O texto é do sitio Diversidade Católica, 17-04-2012.
"A ideia de fazer esse convite veio justamente, como se pode reparar na imagem, do conceito da catedral como um prisma em que, ao ser injetado um foco de luz solar de um lado, do outro desponta em todas as cores possíveis", disse Luiz Modesto, representante do movimento gay da cidade e editor do site Maringay. "Como a catedral é o primeiro símbolo de Maringá, é um convite a chamar para o diálogo todas as pessoas, para maior aceitação e respeito. Nós aprovamos e gostamos do conceito".
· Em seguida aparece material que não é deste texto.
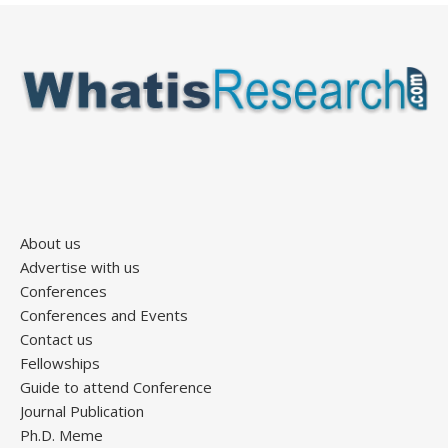
About us
Advertise with us
Conferences
Conferences and Events
Contact us
Fellowships
Guide to attend Conference
Journal Publication
Ph.D. Meme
A inspiração veio da capa do álbum "The Dark Side of the Moon", da banda de rock britânica Pink Floyd. A autora dos cartazes polêmicos (há também uma segunda versão, mais próxima da referência original do disco), Elisa Riemer, justificou sua escolha: "Nada melhor que esse símbolo para usar como se fosse o prisma. O prisma tem vários lados e jogando uma luz conseguimos ver todos os caminhos. As sete cores. Imagine que para cada problema você tem sete respostas ou caminhos a tomar e se um estiver bloqueado... Procure a outra cor que lhe indicará outra coisa".
"Não estou ofendendo a religião de ninguém e jamais foi essa a intenção", continuou ela. "Que símbolo usar para definir Maringá? Poderia ter sido usado pra qualquer outra coisa, poderia ter sido usado pra uma campanha de alguma rádio, de alguma banda, de qualquer outro segmento. Mas o que pegou foi justamente isso, foi porque foi usada pra uma campanha LGBT. Não vejo problema algum, e muito menos falta de respeito".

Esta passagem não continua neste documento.